Mehr denn je waren die Themen „Stress“ und „Burnout“ in der ersten Jahreshälfte Reizthemen, sowohl in den Talkshows der unterschiedlichen Fernsehsender als auch in sonstigen Medien und nicht zuletzt im Parlament. Während die einen wie Arbeitgeber-Präsident Hundt darauf beharrten, dass Stress und Burnout in erster Linie private Probleme seien, die auch privat gelöst werden müssten, machten andere primär das Wirtschaftssystem an sich verantwortlich.
Mangelhaftes Gesundheitsbewusstsein
Argumente gibt es für beide Positionen zuhauf. So gibt es zwar seit Jahren einen Gesundheitsboom, der aber nicht verhindert, dass die Zahlen zu verschiedenen Wohlstandskrankheiten mehr und mehr durch die Decke gehen. Hier sind insbesondere Krankheiten zu nennen, die in Zusammenhang mit Fehlernährung und Bewegungsarmut stehen, insbesondere Diabetes. Dass das mangelhafte Gesundheitsbewusstsein und –verhalten weiter Kreise der Bevölkerung auch auf die Stressresistenz einen großen Einfluss hat, ist dabei unbestritten.
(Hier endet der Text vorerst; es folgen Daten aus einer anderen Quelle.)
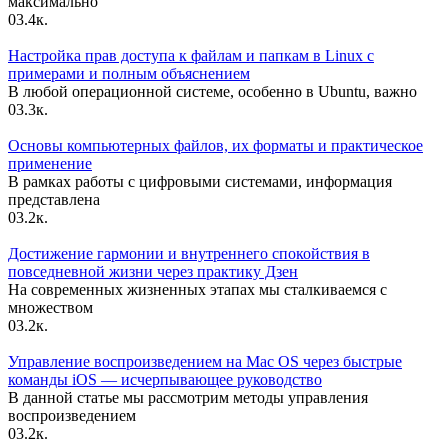
максимально
0
3.4к.
Настройка прав доступа к файлам и папкам в Linux с
примерами и полным объяснением
В любой операционной системе, особенно в Ubuntu, важно
0
3.3к.
Основы компьютерных файлов, их форматы и практическое
применение
В рамках работы с цифровыми системами, информация
представлена
0
3.2к.
Достижение гармонии и внутреннего спокойствия в
повседневной жизни через практику Дзен
На современных жизненных этапах мы сталкиваемся с
множеством
0
3.2к.
Управление воспроизведением на Mac OS через быстрые
команды iOS — исчерпывающее руководство
В данной статье мы рассмотрим методы управления
воспроизведением
0
3.2к.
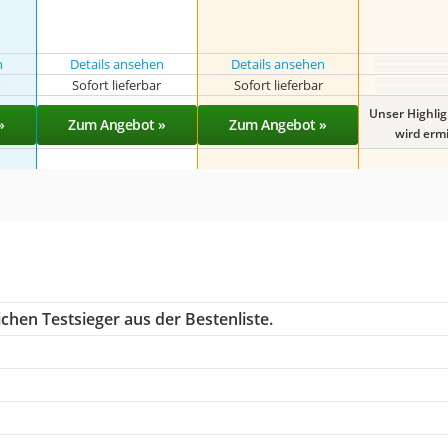
n
Details ansehen
Details ansehen
r
Sofort lieferbar
Sofort lieferbar
Unser Highli
»
Zum Angebot »
Zum Angebot »
wird ermit
chen Testsieger aus der Bestenliste.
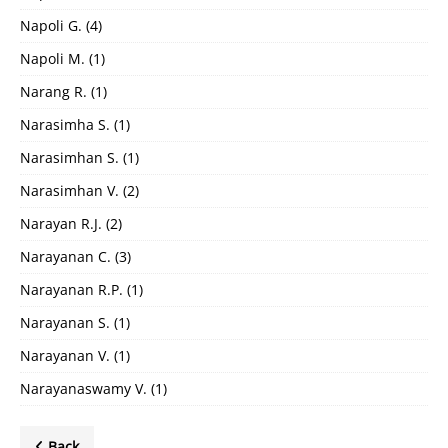
Napoli G.
(4)
Napoli M.
(1)
Narang R.
(1)
Narasimha S.
(1)
Narasimhan S.
(1)
Narasimhan V.
(2)
Narayan R.J.
(2)
Narayanan C.
(3)
Narayanan R.P.
(1)
Narayanan S.
(1)
Narayanan V.
(1)
Narayanaswamy V.
(1)
Back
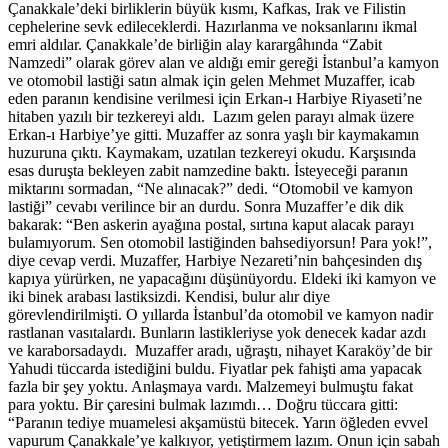
Çanakkale’deki birliklerin büyük kısmı, Kafkas, Irak ve Filistin
cephelerine sevk edileceklerdi. Hazırlanma ve noksanlarını ikmal
emri aldılar. Çanakkale’de birliğin alay karargâhında “Zabit
Namzedi” olarak görev alan ve aldığı emir gereği İstanbul’a kamyon
ve otomobil lastiği satın almak için gelen Mehmet Muzaffer, icab
eden paranın kendisine verilmesi için Erkan-ı Harbiye Riyaseti’ne
hitaben yazılı bir tezkereyi aldı. Lazım gelen parayı almak üzere
Erkan-ı Harbiye’ye gitti. Muzaffer az sonra yaşlı bir kaymakamın
huzuruna çıktı. Kaymakam, uzatılan tezkereyi okudu. Karşısında
esas duruşta bekleyen zabit namzedine baktı. İsteyeceği paranın
miktarını sormadan, “Ne alınacak?” dedi. “Otomobil ve kamyon
lastiği” cevabı verilince bir an durdu. Sonra Muzaffer’e dik dik
bakarak: “Ben askerin ayağına postal, sırtına kaput alacak parayı
bulamıyorum. Sen otomobil lastiğinden bahsediyorsun! Para yok!”,
diye cevap verdi. Muzaffer, Harbiye Nezareti’nin bahçesinden dış
kapıya yürürken, ne yapacağını düşünüyordu. Eldeki iki kamyon ve
iki binek arabası lastiksizdi. Kendisi, bulur alır diye
görevlendirilmişti. O yıllarda İstanbul’da otomobil ve kamyon nadir
rastlanan vasıtalardı. Bunların lastikleriyse yok denecek kadar azdı
ve karaborsadaydı. Muzaffer aradı, uğraştı, nihayet Karaköy’de bir
Yahudi tüccarda istediğini buldu. Fiyatlar pek fahişti ama yapacak
fazla bir şey yoktu. Anlaşmaya vardı. Malzemeyi bulmuştu fakat
para yoktu. Bir çaresini bulmak lazımdı… Doğru tüccara gitti:
“Paranın tediye muamelesi akşamüstü bitecek. Yarın öğleden evvel
vapurum Çanakkale’ye kalkıyor, yetiştirmem lazım. Onun için sabah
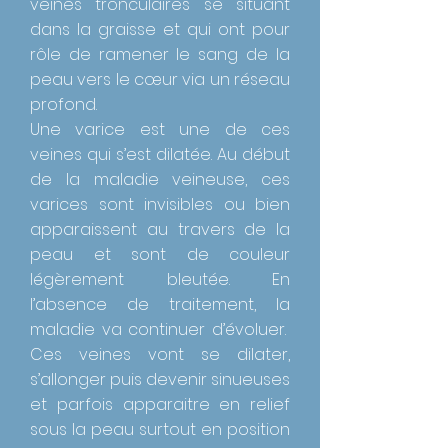
veines tronculaires se situant
dans la graisse et qui ont pour
rôle de ramener le sang de la
peau vers le cœur via un réseau
profond.
Une varice est une de ces
veines qui s’est dilatée. Au début
de la maladie veineuse, ces
varices sont invisibles ou bien
apparaissent au travers de la
peau et sont de couleur
légèrement bleutée. En
l’absence de traitement, la
maladie va continuer d’évoluer.
Ces veines vont se dilater,
s’allonger puis devenir sinueuses
et parfois apparaitre en relief
sous la peau surtout en position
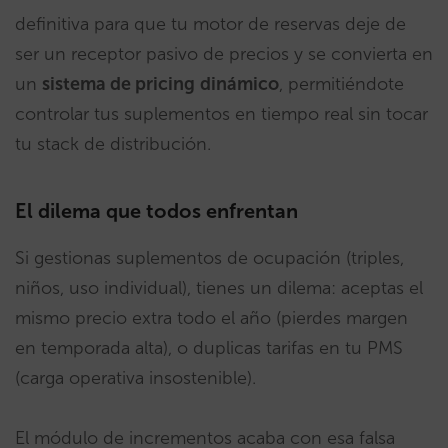
definitiva para que tu motor de reservas deje de
ser un receptor pasivo de precios y se convierta en
un
sistema de pricing
dinámico
, permitiéndote
controlar tus suplementos en tiempo real sin tocar
tu stack de distribución.
El dilema que todos enfrentan
Si gestionas suplementos de ocupación (triples,
niños, uso individual), tienes un dilema: aceptas el
mismo precio extra todo el año (pierdes margen
en temporada alta), o duplicas tarifas en tu PMS
(carga operativa insostenible).
El módulo de incrementos acaba con esa falsa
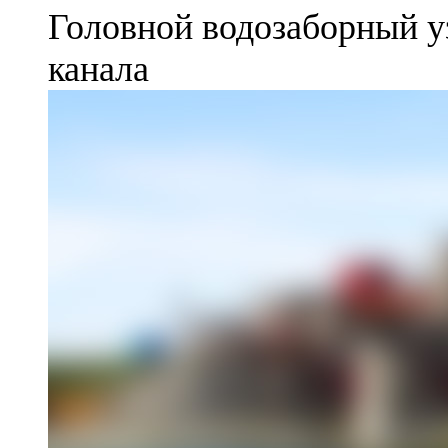
Головной водозаборный у
канала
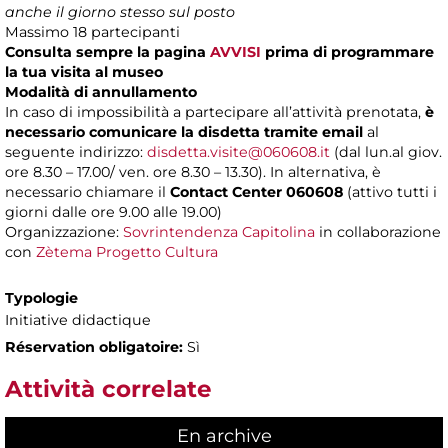
anche il giorno stesso sul posto
Massimo 18 partecipanti
Consulta sempre la pagina
AVVISI
prima di programmare
la tua visita al museo
Modalità di annullamento
In caso di impossibilità a partecipare all’attività prenotata,
è
necessario comunicare la disdetta tramite email
al
seguente indirizzo:
disdetta.visite@060608.it
(dal lun.al giov.
ore 8.30 – 17.00/ ven. ore 8.30 – 13.30). In alternativa, è
necessario chiamare il
Contact Center 060608
(attivo tutti i
giorni dalle ore 9.00 alle 19.00)
Organizzazione:
Sovrintendenza Capitolina
in collaborazione
con
Zètema Progetto Cultura
Typologie
Initiative didactique
Réservation obligatoire:
Sì
Attività correlate
En archive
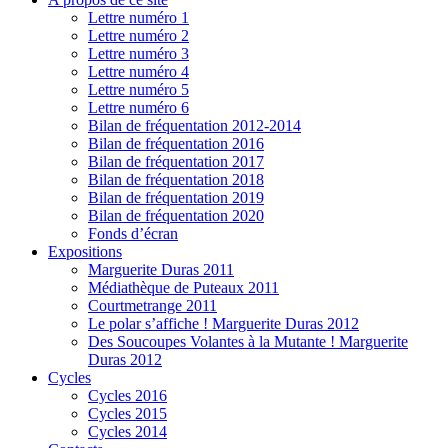
Lettre numéro 1
Lettre numéro 2
Lettre numéro 3
Lettre numéro 4
Lettre numéro 5
Lettre numéro 6
Bilan de fréquentation 2012-2014
Bilan de fréquentation 2016
Bilan de fréquentation 2017
Bilan de fréquentation 2018
Bilan de fréquentation 2019
Bilan de fréquentation 2020
Fonds d’écran
Expositions
Marguerite Duras 2011
Médiathèque de Puteaux 2011
Courtmetrange 2011
Le polar s’affiche ! Marguerite Duras 2012
Des Soucoupes Volantes à la Mutante ! Marguerite
Duras 2012
Cycles
Cycles 2016
Cycles 2015
Cycles 2014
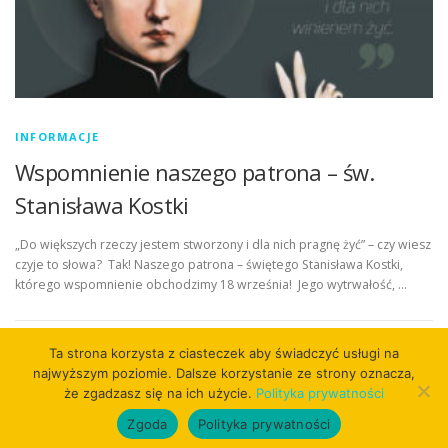
INFORMACJE
Wspomnienie naszego patrona – św.
Stanisława Kostki
„Do większych rzeczy jestem stworzony i dla nich pragnę żyć” – czy wiesz
czyje to słowa? Tak! Naszego patrona – świętego Stanisława Kostki,
którego wspomnienie obchodzimy 18 września! Jego wytrwałość, …
Ta strona korzysta z ciasteczek aby świadczyć usługi na
najwyższym poziomie. Dalsze korzystanie ze strony oznacza,
że zgadzasz się na ich użycie.
Polityka prywatności
Copyright © 2026
Zgoda
Polityka prywatności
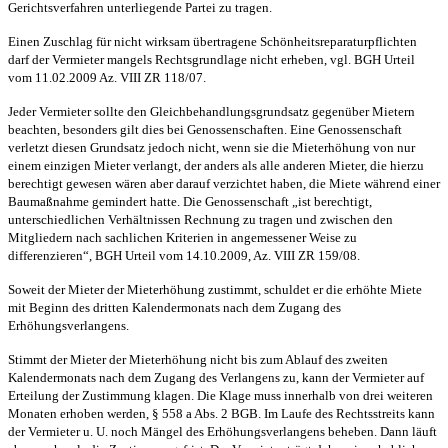
Gerichtsverfahren unterliegende Partei zu tragen.
Einen Zuschlag für nicht wirksam übertragene Schönheitsreparaturpflichten
darf der Vermieter mangels Rechtsgrundlage nicht erheben, vgl. BGH Urteil
vom 11.02.2009 Az. VIII ZR 118/07.
Jeder Vermieter sollte den Gleichbehandlungsgrundsatz gegenüber Mietern
beachten, besonders gilt dies bei Genossenschaften. Eine Genossenschaft
verletzt diesen Grundsatz jedoch nicht, wenn sie die Mieterhöhung von nur
einem einzigen Mieter verlangt, der anders als alle anderen Mieter, die hierzu
berechtigt gewesen wären aber darauf verzichtet haben, die Miete während einer
Baumaßnahme gemindert hatte. Die Genossenschaft „ist berechtigt,
unterschiedlichen Verhältnissen Rechnung zu tragen und zwischen den
Mitgliedern nach sachlichen Kriterien in angemessener Weise zu
differenzieren“, BGH Urteil vom 14.10.2009, Az. VIII ZR 159/08.
Soweit der Mieter der Mieterhöhung zustimmt, schuldet er die erhöhte Miete
mit Beginn des dritten Kalendermonats nach dem Zugang des
Erhöhungsverlangens.
Stimmt der Mieter der Mieterhöhung nicht bis zum Ablauf des zweiten
Kalendermonats nach dem Zugang des Verlangens zu, kann der Vermieter auf
Erteilung der Zustimmung klagen. Die Klage muss innerhalb von drei weiteren
Monaten erhoben werden, § 558 a Abs. 2 BGB. Im Laufe des Rechtsstreits kann
der Vermieter u. U. noch Mängel des Erhöhungsverlangens beheben. Dann läuft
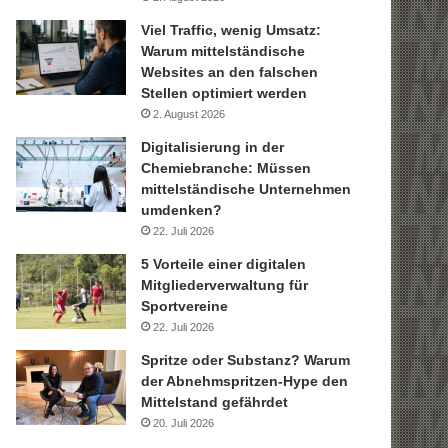
Viel Traffic, wenig Umsatz:
Warum mittelständische
Websites an den falschen
Stellen optimiert werden
2. August 2026
Digitalisierung in der
Chemiebranche: Müssen
mittelständische Unternehmen
umdenken?
22. Juli 2026
5 Vorteile einer digitalen
Mitgliederverwaltung für
Sportvereine
22. Juli 2026
Spritze oder Substanz? Warum
der Abnehmspritzen-Hype den
Mittelstand gefährdet
20. Juli 2026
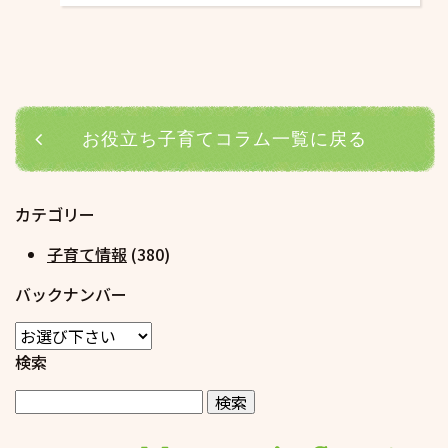
お役立ち子育てコラム一覧に戻る
カテゴリー
子育て情報
(380)
バックナンバー
検索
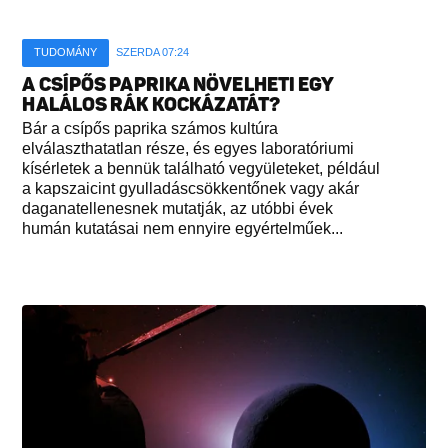
TUDOMÁNY
SZERDA 07:24
A CSÍPŐS PAPRIKA NÖVELHETI EGY
HALÁLOS RÁK KOCKÁZATÁT?
Bár a csípős paprika számos kultúra
elválaszthatatlan része, és egyes laboratóriumi
kísérletek a bennük található vegyületeket, például
a kapszaicint gyulladáscsökkentőnek vagy akár
daganatellenesnek mutatják, az utóbbi évek
humán kutatásai nem ennyire egyértelműek...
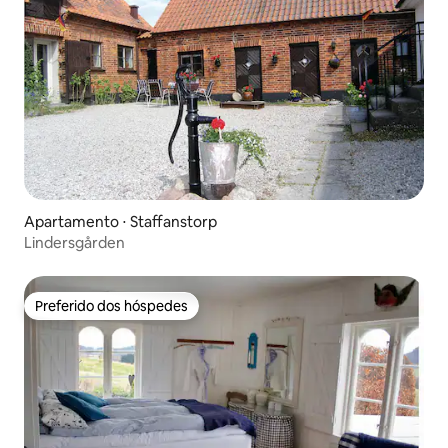
Apartamento ⋅ Staffanstorp
Lindersgården
Preferido dos hóspedes
Preferido dos hóspedes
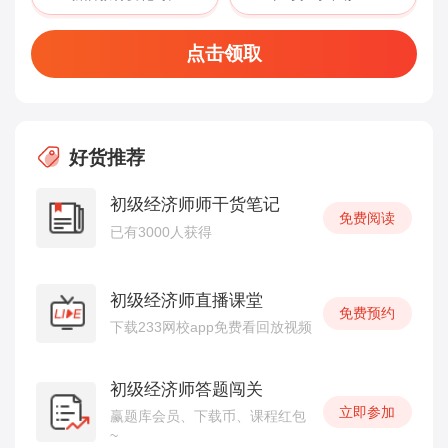
点击领取
好货推荐
初级经济师师干货笔记
免费阅读
已有3000人获得
初级经济师直播课堂
免费预约
下载233网校app免费看回放视频
初级经济师答题闯关
立即参加
赢题库会员、下载币、课程红包
~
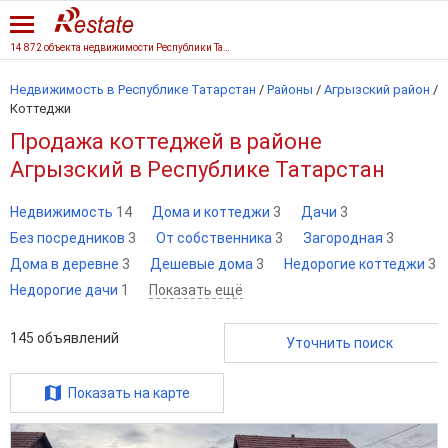
14 872 объекта недвижимости Республики Татарстан
Недвижимость в Республике Татарстан
/
Районы
/
Агрызский район
/
Коттеджи
Продажа коттеджей в районе
Агрызский в Республике Татарстан
Недвижимость
14
Дома и коттеджи
3
Дачи
3
Без посредников
3
От собственника
3
Загородная
3
Дома в деревне
3
Дешевые дома
3
Недорогие коттеджи
3
Недорогие дачи
1
Показать ещё
145
объявлений
Уточнить поиск
Показать на карте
Systembedingte Überforderung
Andererseits lässt sich auch kaum verleugnen, dass eine „Vogel-friss-oder-stirb“-Kultur in den Betrieben, Krankenhäusern, Verwaltungen etc. ebenfalls weitverbreitet ist. Die Zutatenliste, die auch zu immer mehr Stress am Arbeitsplatz und der stetig steigenden Zahl an Krankheitstagen aufgrund psychischer Probleme führt ist lang, u.a. finden sich darauf: grundsätzliches Misstrauen gegenüber den Mitarbeitern, Mobbing, „Nichts-gesagt-ist-genug-gelobt“-Mentalität, dauernde Erreichbarkeit, weitgehende Zergliederung der Arbeit. Natürlich ist sie längst nicht vollständig, es könnte noch vieles aufgeführt werden.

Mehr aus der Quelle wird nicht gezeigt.